The Good: Clint's direction is flawless, of course. Gorgeous shots everywhere and strong performances from the whole ensemble, and especially from Angelina Jolie. She out-acted Brad that year, and he played a backwards-aging Forrest Gump. Just sayin'.

The Bad: There really is no weak point to this movie. If anything, it's that we don't get time to become emotionally attached to the lost boy before his disappearance some twenty minutes into the movie, but even that is saved by Jolie's performance and how much she clearly cares about him.

The Skinny: #230 is way too low. I'm sort of a Clint fanboy, but I'd say this deserves to be Top 100, or, at the very least, it deserves to swap places with #145 Million Dollar Baby.

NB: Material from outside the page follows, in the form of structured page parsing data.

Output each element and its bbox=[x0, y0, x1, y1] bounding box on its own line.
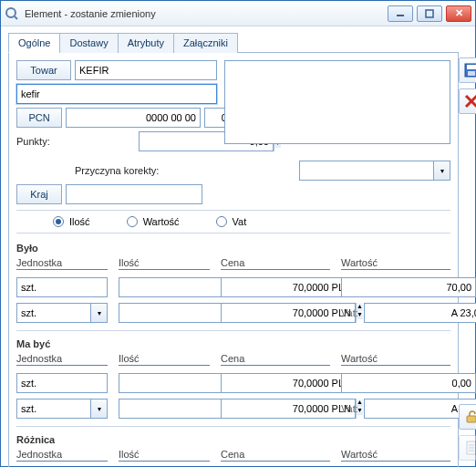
mabyc-r1-cena[interactable] bbox=[221, 373, 356, 393]
minimize-button[interactable] bbox=[388, 5, 413, 22]
svg-rect-3 bbox=[426, 10, 433, 17]
bylo-vat-label: Vat: bbox=[341, 307, 362, 318]
kraj-field[interactable] bbox=[66, 184, 202, 204]
mabyc-r1-unit[interactable] bbox=[16, 373, 108, 393]
hdr-cena-3: Cena bbox=[221, 449, 330, 462]
pcn-field[interactable] bbox=[66, 108, 201, 128]
towar-button[interactable]: Towar bbox=[16, 60, 71, 80]
tabs: Ogólne Dostawy Atrybuty Załączniki bbox=[8, 32, 459, 53]
bylo-r2-unit-drop[interactable]: ▾ bbox=[91, 303, 108, 323]
description-box[interactable] bbox=[224, 60, 450, 144]
hdr-wartosc-3: Wartość bbox=[341, 449, 450, 462]
punkty-label: Punkty: bbox=[16, 136, 62, 147]
document-button[interactable] bbox=[459, 435, 476, 461]
radio-ilosc[interactable]: Ilość bbox=[53, 216, 90, 227]
radio-vat[interactable]: Vat bbox=[216, 216, 247, 227]
x-icon bbox=[464, 94, 476, 109]
lock-button[interactable] bbox=[459, 404, 476, 430]
roznica-title: Różnica bbox=[16, 434, 450, 445]
radio-wartosc[interactable]: Wartość bbox=[127, 216, 180, 227]
panel-ogolne: Towar PCN Punkty: bbox=[8, 53, 459, 467]
bylo-title: Było bbox=[16, 243, 450, 254]
bylo-r1-unit[interactable] bbox=[16, 277, 108, 297]
svg-rect-5 bbox=[467, 65, 476, 69]
przyczyna-combo[interactable] bbox=[299, 161, 434, 181]
save-button[interactable] bbox=[459, 57, 476, 83]
cancel-button[interactable] bbox=[459, 88, 476, 114]
window: Element - zostanie zmieniony ✕ Ogólne Do… bbox=[0, 0, 476, 467]
tab-dostawy[interactable]: Dostawy bbox=[59, 33, 118, 53]
svg-rect-6 bbox=[468, 71, 475, 76]
przyczyna-drop[interactable]: ▾ bbox=[434, 161, 450, 181]
tab-ogolne[interactable]: Ogólne bbox=[8, 33, 60, 53]
hdr-jednostka: Jednostka bbox=[16, 257, 108, 270]
bylo-r1-wartosc[interactable] bbox=[341, 277, 476, 297]
lock-open-icon bbox=[464, 410, 476, 424]
app-icon bbox=[5, 6, 19, 21]
hdr-jednostka-2: Jednostka bbox=[16, 353, 108, 366]
hdr-cena-2: Cena bbox=[221, 353, 330, 366]
bylo-r2-cena[interactable] bbox=[221, 303, 356, 323]
przyczyna-label: Przyczyna korekty: bbox=[75, 165, 159, 176]
tab-zalaczniki[interactable]: Załączniki bbox=[173, 33, 238, 53]
hdr-ilosc-3: Ilość bbox=[119, 449, 210, 462]
bylo-r2-unit[interactable] bbox=[16, 303, 91, 323]
mabyc-r2-unit-drop[interactable]: ▾ bbox=[91, 399, 108, 419]
window-title: Element - zostanie zmieniony bbox=[25, 8, 388, 19]
pcn-button[interactable]: PCN bbox=[16, 108, 62, 128]
search-input[interactable] bbox=[16, 84, 217, 104]
mabyc-r2-cena[interactable] bbox=[221, 399, 356, 419]
svg-rect-9 bbox=[467, 416, 476, 422]
document-icon bbox=[465, 441, 476, 455]
maximize-button[interactable] bbox=[417, 5, 442, 22]
svg-point-0 bbox=[6, 8, 16, 17]
hdr-ilosc: Ilość bbox=[119, 257, 210, 270]
floppy-icon bbox=[463, 62, 476, 78]
hdr-wartosc: Wartość bbox=[341, 257, 450, 270]
mabyc-r1-wartosc[interactable] bbox=[341, 373, 476, 393]
towar-field[interactable] bbox=[75, 60, 217, 80]
hdr-jednostka-3: Jednostka bbox=[16, 449, 108, 462]
mode-radios: Ilość Wartość Vat bbox=[16, 210, 450, 234]
hdr-ilosc-2: Ilość bbox=[119, 353, 210, 366]
svg-line-1 bbox=[15, 16, 17, 19]
bylo-r1-cena[interactable] bbox=[221, 277, 356, 297]
mabyc-r2-unit[interactable] bbox=[16, 399, 91, 419]
tab-atrybuty[interactable]: Atrybuty bbox=[118, 33, 174, 53]
mabyc-vat-label: Vat: bbox=[341, 403, 362, 414]
mabyc-title: Ma być bbox=[16, 338, 450, 349]
hdr-cena: Cena bbox=[221, 257, 330, 270]
kraj-button[interactable]: Kraj bbox=[16, 184, 62, 204]
hdr-wartosc-2: Wartość bbox=[341, 353, 450, 366]
close-button[interactable]: ✕ bbox=[446, 5, 471, 22]
titlebar: Element - zostanie zmieniony ✕ bbox=[1, 1, 475, 26]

  1. This is one that I don't think should be on the list.
    While Jolie and Malkovich were great I felt this movie was (and I'm not trying to sound ADD but...) too damn long.
    And all of that length only to give me an ambiguous ending... but not just ANY ambiguous ending and ambiguous ending that is immune to theories, suggestions, or hope.
    The film is just too grim and I think it loses life because of it. The hanging scene was unnecessary. There are more classy ways to show such a terrible thing.
    It was almost like Eastwood WANTED me, as an audience member, to support the punishment at large. I personally thought that it only showed that our government is just as terrible in it's punishment as that man was to the children.
    Although I do agree with the fact that it's better than Million Dollar Baby.

  2. Man, maybe it's because I was really relaxed while I was watching, but too damn long is the last phrase I would use to describe it. I wanted to keep watching when it ended. The ambiguity of the ending was frustrating but, since this was based on a true story, perhaps the only way to do it? I really dug the script by J. Michael Straczynski too, but I'm a comic book nerd as well as a movie nerd, so that might mean nothing to you. Jolie's performance was stellar too; the more I think about it the more I like it.

    And I kind of think Clint would have supported the hanging. He's an 80 year old man with some very traditional views and a very black and white idea of right and wrong. I won't fault him for it, but he probably directed the hanging scene in a very specific way to evoke exactly what you felt, only he supported it. Just an idea.

    By the way, thanks for your very intelligent comments. I really appreciate the luxury of having somebody come on here and actually carry on a dialogue with me.

  3. Its funny that you don't even mention the atrociously boring side-plot about the policeman, since it was those segments that ruined the movie for every discriminating viewer. Just like anything John Michael Straczynski has ever put his hands on, it tries to show way too much and thus fails at doing anything well. But it looks like your eyes are too covered with Eastwood's spunk to give any real critical thought to his films.